Ülkeyi bölmek istemiyorlarmış
Evet, Demirtaş böyle söylüyor. 30.10.2013 tarihinde ABD’de yaptığı konuşmanın ilgili kısmını aynen veriyorum: “Kürt sorununun tartışıldığı zamanlarda biliyorsunuz, Türkiye’de kamuoyunda şu konuşulur. ‘Bölünecek miyiz, Türkiye bölünecek mi?’ En büyük tartışma konusu budur. Biz de bu soruya şu yanıtı verdik. Türkiye’deki Kürtlerin bölüp parçalamak gibi bir niyeti yok. Tam tersine Kürtlerin yaşadığı bölge dört parçaya ayrılmış durumda. Orayı ayıran sınırların giderek anlamsızlaşması gerekir. Avrupa Birliği gibi esnek sınırlara geçmesi gerekiyor. Yeni sınırlar çizerek ya da sınırları değiştirerek Kürt sorununu çözme gibi bir önerimiz yok.”
Neymiş? Bölüp parçalamak gibi bir niyetleri yokmuş. Yeni sınırlar çizmek ya da sınırları değiştirmek gibi bir önerileri de yokmuş. Ancak... “Tam tersine Kürtlerin yaşadığı bölge dört parçaya ayrılmış durumda.” O hâlde... Türkiye, Irak, Suriye ve İran’daki bu parçaları “ayıran sınırların giderek anlamsızlaşması gerekir” miş.

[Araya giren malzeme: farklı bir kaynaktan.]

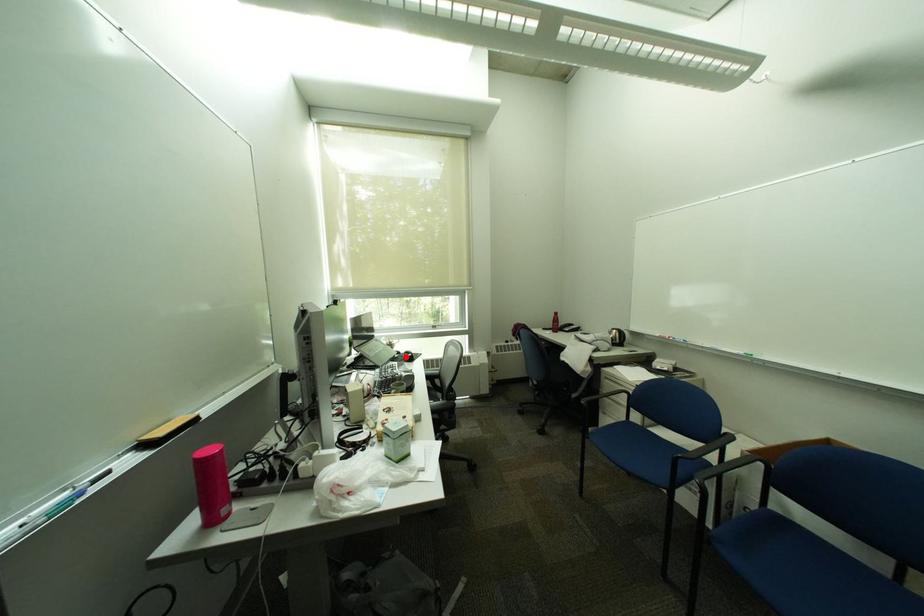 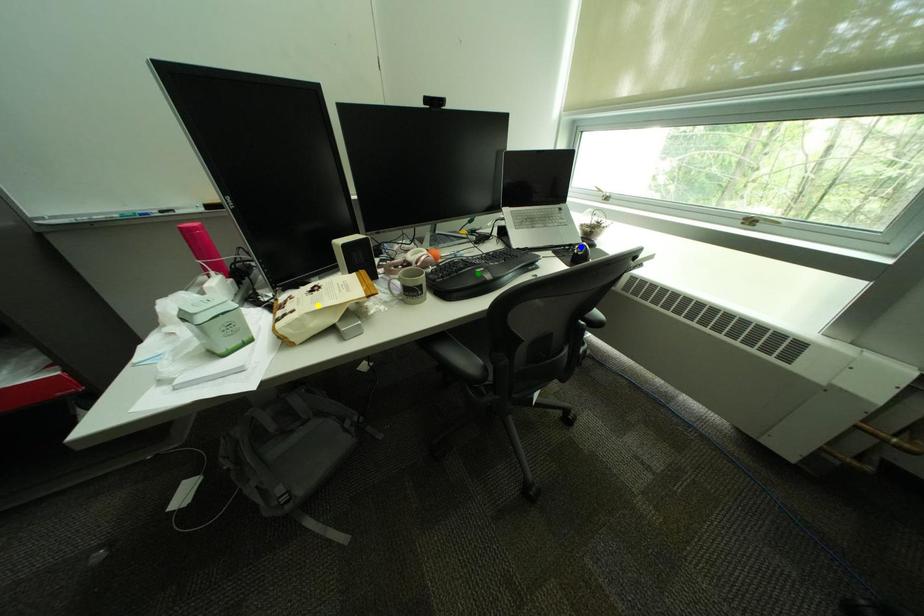 Question: I am providing you with two images of the same scene from different viewpoints. A red point is marked on the first image. You are given multiple points on the second image. Which point in image 2 is actually the same real-world point as the red point in image 1?

Choices:
 (A) green point
 (B) yellow point
 (C) blue point

Answer: (C) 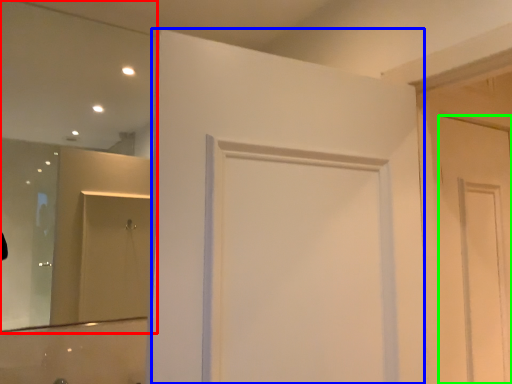 Question: Which is nearer to the mirror (highlighted by a red box)? door (highlighted by a blue box) or door (highlighted by a green box).

Choices:
 (A) door
 (B) door

Answer: (A)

Gerçekten de bölmek istemiyorlar değil mi? Birleştirmek istiyorlar. Neyi? “Dört parça” dedikleri “Kürdistan’ı”. Vallahi bu arkadaşların bölücü olmadıklarına ben de inandım! Eh, Cumhurbaşkanı inanmış, Başbakan inanmış, birçok bakan ve milletvekili inanmış... Ben mi inanmayacağım? Vallahi de billahi de bu arkadaşlar bölmek değil, dört parça Kürdistan’ı birleştirmek istiyorlar!

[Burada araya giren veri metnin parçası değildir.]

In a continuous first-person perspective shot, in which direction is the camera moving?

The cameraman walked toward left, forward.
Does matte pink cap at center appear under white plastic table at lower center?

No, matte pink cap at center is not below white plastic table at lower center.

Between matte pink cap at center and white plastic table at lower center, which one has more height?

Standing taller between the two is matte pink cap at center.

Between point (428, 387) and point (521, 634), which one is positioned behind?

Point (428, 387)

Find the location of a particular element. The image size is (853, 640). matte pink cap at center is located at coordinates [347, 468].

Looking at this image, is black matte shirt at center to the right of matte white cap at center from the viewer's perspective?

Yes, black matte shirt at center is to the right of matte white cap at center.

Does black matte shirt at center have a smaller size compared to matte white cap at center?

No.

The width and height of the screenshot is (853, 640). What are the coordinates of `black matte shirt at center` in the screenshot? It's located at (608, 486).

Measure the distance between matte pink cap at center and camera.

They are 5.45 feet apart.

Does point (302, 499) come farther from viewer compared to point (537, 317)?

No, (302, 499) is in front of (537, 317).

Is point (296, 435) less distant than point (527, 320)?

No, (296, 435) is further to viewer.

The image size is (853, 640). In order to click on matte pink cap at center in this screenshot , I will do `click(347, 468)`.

Peki statü? Ona da cevabı var Demirtaş’ın:
“Orta Doğu’daki durum Kürtler açısından avantaj yaratıyor. Kürtler yeni yüzyılda tarihlerinde ilk kez statüye kavuşuyor. Arap, Fars, Türk devlet deneyimlerinden sonra Kürtler dersler çıkarıp model avantajına kavuştular... Sınırları değiştirmeden kendi özgürlüğümüzü ve statümüzü kazanabiliriz.”
Ne dersiniz? Hem sınırların anlamsızlaştığı Birleşik Kürdistan, hem de özgürlük ve statü. Artık özerklik mi olur, federasyon mu olur, konfederasyon mu, bilemem. Ama mutlaka bir statü. Eh siz, arkadaşların ülkeyi bölmek istemediklerine inanmaz mısınız? Ne yani, yöneticilerimiz hain mi yoksa saf mı? Böyle olamayacaklarına göre biz de elbette söylenenlere inanacağız.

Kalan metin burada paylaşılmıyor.